Maldon and Burnham Standard:

We were immediately made welcome by the landlord and had a good conversation with him about the pub’s wartime history – how the ceiling was once covered in RAF signatures (sadly no longer) and that the post to the pub sign is fixed into an old landing light.

Nowadays the pub has a great reputation for its Sunday lunches and I can certainly vouch that they keep a good pint there.

Looking through my notes, an ex-418 Squadron pilot that I interviewed in the 1970s told me that “Mrs Cottage’s pub was favoured by the majority of the aircrew”.

That would have been Edith Mary Cottage (née Bennett), born in 1893 and married (in 1914) to William Cottage.

A former (until 1929) Metropolitan Police sergeant, William Frank Cottage (born 1886) is listed in Kelly’s Trade Directory of 1937 as the landlord, and both William and Edith are recorded as running the pub in the 1939 England and Wales Register.

WF Cottage also appears in the telephone directories from 1935 through to 1946 (the pub’s number was Bradwell-on-Sea 36 and then 236).

William passed away in 1946, leaving effects of £128 8s 9d to Edith and the following year she re-married and only died in 1977.

So we can say with some certainty that the Cottages ran the Cricketers from at least 1935 to 1946, but can we get back any earlier in the pub’s story.

Ian Peaty, in his Essex Brewers (1992), has the Cricketers listed as one of the pubs purchased in 1934 by Taylor Walker and Company of London from the Chelmsford brewer, Wells and Perry Ltd.

Preserved in the Essex Record Office is a plan for the “re-building of inn and stabling, Cricketers Inn, Bradwell-juxta-Mare”.
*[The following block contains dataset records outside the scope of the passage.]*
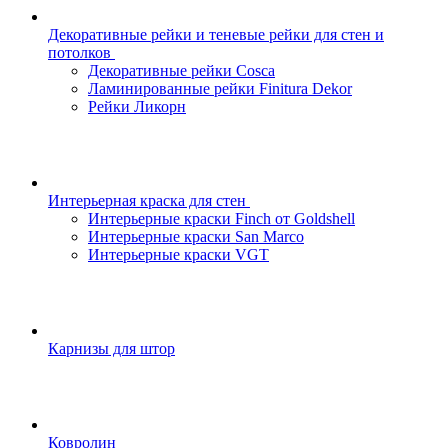
Декоративные рейки и теневые рейки для стен и
потолков
Декоративные рейки Cosca
Ламинированные рейки Finitura Dekor
Рейки Ликорн
Интерьерная краска для стен
Интерьерные краски Finch от Goldshell
Интерьерные краски San Marco
Интерьерные краски VGT
Карнизы для штор
Ковролин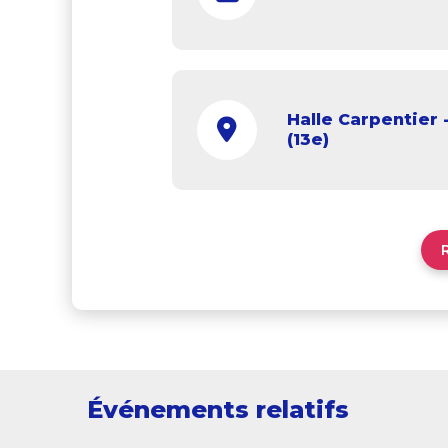
Halle Carpentier 
(13e)
Événements relatifs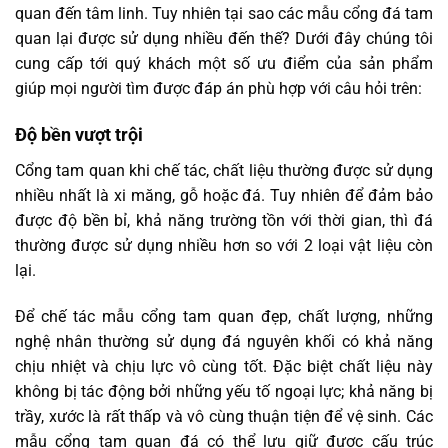
quan đến tâm linh. Tuy nhiên tại sao các mẫu cổng đá tam
quan lại được sử dụng nhiều đến thế? Dưới đây chúng tôi
cung cấp tới quý khách một số ưu điểm của sản phẩm
giúp mọi người tìm được đáp án phù hợp với câu hỏi trên:
Độ bền vượt trội
Cổng tam quan khi chế tác, chất liệu thường được sử dụng
nhiều nhất là xi măng, gỗ hoặc đá. Tuy nhiên để đảm bảo
được độ bền bỉ, khả năng trường tồn với thời gian, thì đá
thường được sử dụng nhiều hơn so với 2 loại vật liệu còn
lại.
Để chế tác mẫu cổng tam quan đẹp, chất lượng, những
nghệ nhân thường sử dụng đá nguyên khối có khả năng
chịu nhiệt và chịu lực vô cùng tốt. Đặc biệt chất liệu này
không bị tác động bởi những yếu tố ngoại lực; khả năng bị
trầy, xước là rất thấp và vô cùng thuận tiện để vệ sinh. Các
mẫu cổng tam quan đá có thể lưu giữ được cấu trúc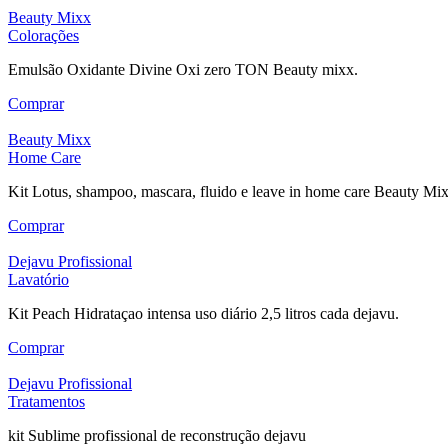
Beauty Mixx
Colorações
Emulsão Oxidante Divine Oxi zero TON Beauty mixx.
Comprar
Beauty Mixx
Home Care
Kit Lotus, shampoo, mascara, fluido e leave in home care Beauty Mix
Comprar
Dejavu Profissional
Lavatório
Kit Peach Hidrataçao intensa uso diário 2,5 litros cada dejavu.
Comprar
Dejavu Profissional
Tratamentos
kit Sublime profissional de reconstrução dejavu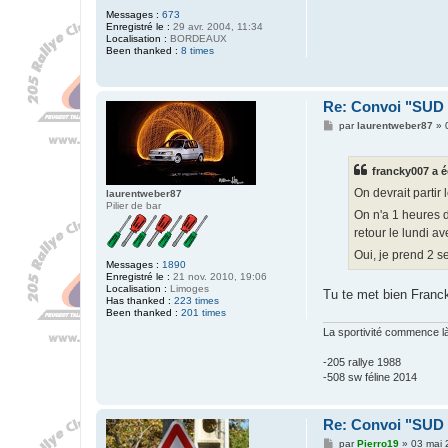
Messages :
673
Enregistré le :
29 avr. 2004, 11:34
Localisation :
BORDEAUX
Been thanked :
8 times
Re: Convoi "SU
M
par
laurentweber87
»
e
s
s
francky007 a éc
a
g
On devrait partir
laurentweber87
e
Pilier de bar
On n'a 1 heures d
retour le lundi av
Oui, je prend 2 
Messages :
1890
Enregistré le :
21 nov. 2010, 19:06
Localisation :
Limoges
Tu te met bien Fran
Has thanked :
223 times
Been thanked :
201 times
La sportivité commence là 
-205 rallye 1988
-508 sw féline 2014
Re: Convoi "SU
M
par
Pierro19
»
03 mai 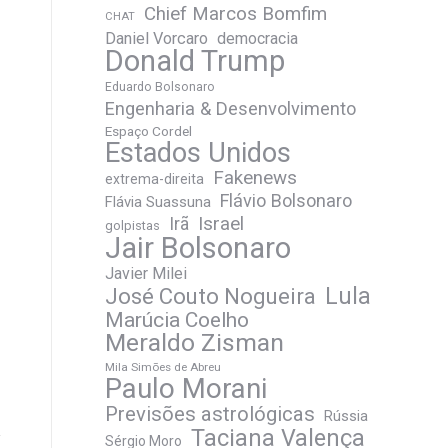
Chief Marcos Bomfim
CHAT
Daniel Vorcaro
democracia
Donald Trump
Eduardo Bolsonaro
Engenharia & Desenvolvimento
Espaço Cordel
Estados Unidos
Fakenews
extrema-direita
Flávio Bolsonaro
Flávia Suassuna
Irã
Israel
golpistas
Jair Bolsonaro
Javier Milei
José Couto Nogueira
Lula
Marúcia Coelho
Meraldo Zisman
Mila Simões de Abreu
Paulo Morani
Previsões astrológicas
Rússia
Taciana Valença
Sérgio Moro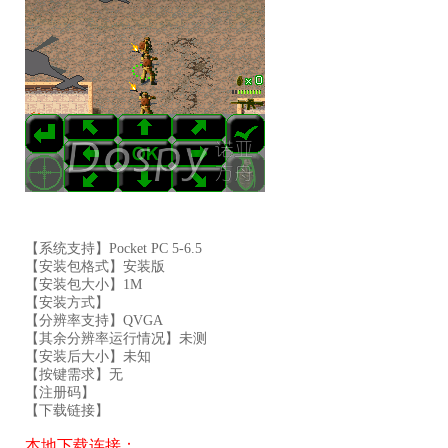
【系统支持】Pocket PC 5-6.5
【安装包格式】安装版
【安装包大小】1M
【安装方式】
【分辨率支持】QVGA
【其余分辨率运行情况】未测
【安装后大小】未知
【按键需求】无
【注册码】
【下载链接】
本地下载连接：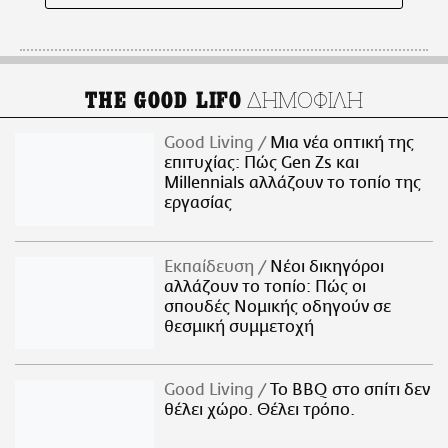
ΔΗΜΟΦΙΛΗ
THE GOOD LIFO
Good Living
Μια νέα οπτική της
επιτυχίας: Πώς Gen Zs και
Millennials αλλάζουν το τοπίο της
εργασίας
Εκπαίδευση
Νέοι δικηγόροι
αλλάζουν το τοπίο: Πώς οι
σπουδές Νομικής οδηγούν σε
θεσμική συμμετοχή
Good Living
Το BBQ στο σπίτι δεν
θέλει χώρο. Θέλει τρόπο.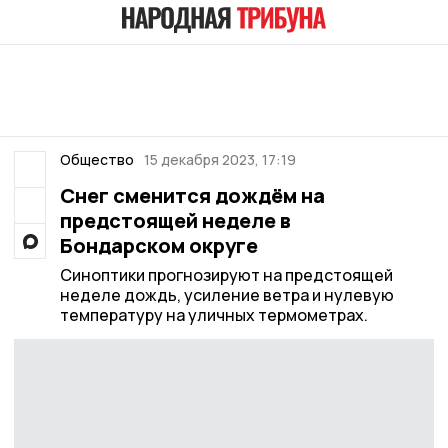
Общество
15 декабря 2023, 17:19
Снег сменится дождём на
предстоящей неделе в
Бондарском округе
Синоптики прогнозируют на предстоящей
неделе дождь, усиление ветра и нулевую
температуру на уличных термометрах.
Wells and Perry Ltd are given as the owners, R Mawhood the architect, and the plan is dated 1909. At that stage, Hewitt Walter Collins would have been the landlord.
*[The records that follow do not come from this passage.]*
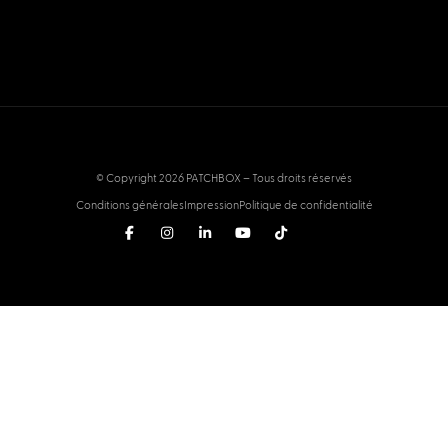
© Copyright 2026 PATCHBOX – Tous droits réservés
Conditions générales
Impression
Politique de confidentialité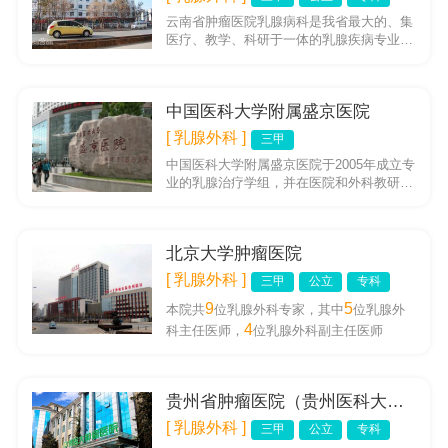
云南省肿瘤医院乳腺病科是我省最大的、集
医疗、教学、科研于一体的乳腺疾病专业科
室。科室设有病床92张，医护人员38名，其
中主任医师（教授）2人...
中国医科大学附属盛京医院
[ 乳腺外科 ]
三甲
中国医科大学附属盛京医院于2005年成立专
业的乳腺治疗学组，并在医院和外科教研室
领导的关心和帮助下，于2009年12月份正
式成立乳腺外科。盛...
北京大学肿瘤医院
[ 乳腺外科 ]
三甲
公立
专科
9
5
本院共
位乳腺外科专家，其中
位乳腺外
4
科主任医师，
位乳腺外科副主任医师
贵州省肿瘤医院（贵州医科大学附属肿瘤医院）
[ 乳腺外科 ]
三甲
公立
专科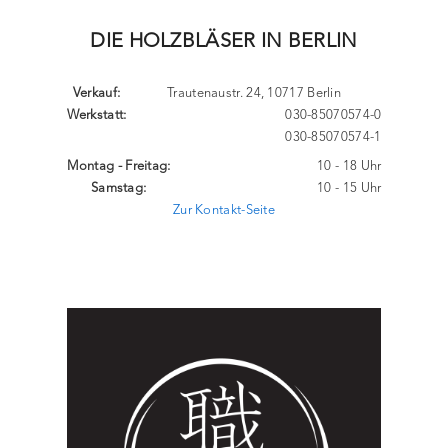
DIE HOLZBLÄSER IN BERLIN
Verkauf:
Trautenaustr. 24, 10717 Berlin
Werkstatt:
030-85070574-0
030-85070574-1
Montag - Freitag:
10 - 18 Uhr
Samstag:
10 - 15 Uhr
Zur Kontakt-Seite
Although that “re-building” occurred in 1909, there was clearly something on the site before then.

Bradwell historian Kevin Bruce has made an extensive study of the deeds back to 1741 and a property known as Ricketts Hall, variously described as divided into two, three and then four tenements.

It is probably one of those tenements that the 1901 census lists as Glebe Cottage, which is annotated 'Cricketers Arms', with Hewitt W Collins, wife Elizabeth and lodger Robert Southgate in residence.

Maldon and Burnham Standard:

I can find no reference to the Cricketers earlier than that, although there was a Saracens Head along the East End Road in 1881 (beer house-keeper William Lone).

So what at first sight appears to be a relatively 'modern' pub, was re-built in 1909 and has a heritage (including of beer) that dates back to at least 1901 and possibly even further.

But there is a lot more to the Cricketers than just that chronology. After all, pubs are places of human activity, of loves and loss, of the rhythm of generations, of convivial exchanges.

Sometimes pubs are even seen as a sanctuary and there is, I am told, still beneath the car park, the remains of a nuclear bunker.

In that respect the Cricketers mirrors the story of the village – a tale that starts somewhere in the distant past and extends into modern times.

The Cricketers really is an “Inn of History” that is thankfully still open for us to experience in the time-honoured way.